A cause de la guerre en Ukraine
Les Suisses ne sont plus aussi convaincus d'être protégés par la neutralité

La guerre en Ukraine a fait changer d'avis les Suisses. La neutralité n'est plus le principe sacro-saint qu'il était et un rapprochement avec l'OTAN est devenu envisageable. C'est, entre autres, ce que montre la dernière étude de l'EPFZ sur la sécurité.
Publié: 26.03.2024 à 20:05 heures
Daniel Ballmer

La guerre en Ukraine a marqué un changement d'époque. La guerre de Gaza crée une angoisse supplémentaire. Les certitudes qui prévalaient jusqu'ici ont été ébranlées. En Suisse aussi. La neutralité, la fameuse, chargée de mythes, en est un exemple.
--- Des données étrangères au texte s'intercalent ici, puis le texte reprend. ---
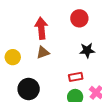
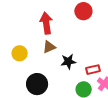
black star: (87, 50) -> (68, 62), moved
red rectangle: (76, 77) -> (93, 70), moved

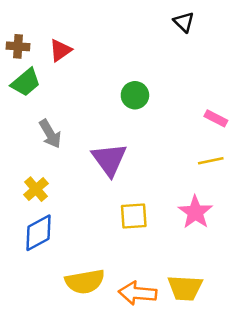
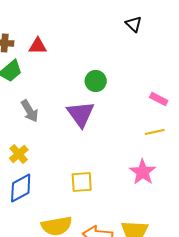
red triangle: (60, 50) -> (38, 46), turned 36
purple triangle: (109, 159) -> (81, 114), moved
yellow square: (134, 216) -> (82, 182), moved

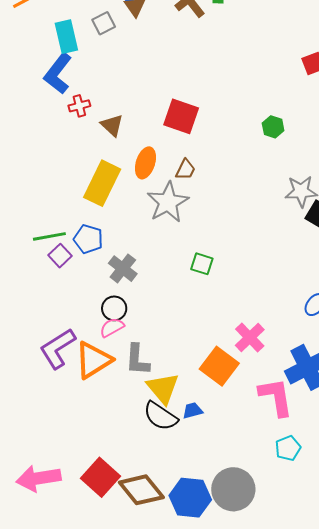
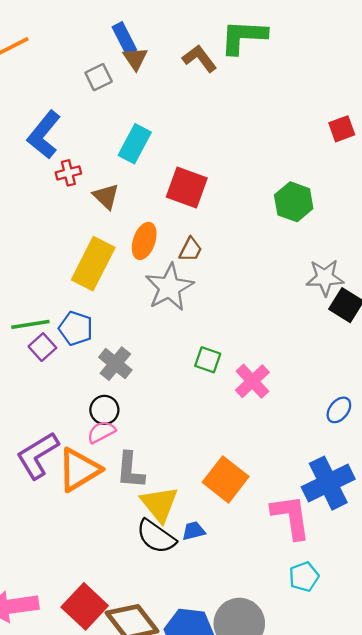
cyan rectangle: (66, 37) -> (135, 144), moved, turned 40
green hexagon: (273, 127) -> (294, 202), size x1.5
pink cross: (250, 338) -> (252, 381), moved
Alors que l'UDC veut l'ancrer dans la Constitution, ceux qui pensent qu'elle nous protège des conflits internationaux se font de moins en moins nombreux.

C'est la conclusion à laquelle parvient l'étude «Sécurité 2024» de l'Académie militaire et du Center for Security Studies de l'EPFZ, présentée mardi. L'enquête auprès de la population met également en évidence d'autres évolutions intéressantes. Découvrez les plus importantes.

Perception générale de la sécurité

Les perspectives ne sont pas au beau fixe. Seuls 18% des Suisses sont optimistes quant à l'avenir de la situation politique mondiale – soit 6% de moins qu'il y a un an, ce qui constitue la valeur la plus basse depuis le début des mesures en 2015.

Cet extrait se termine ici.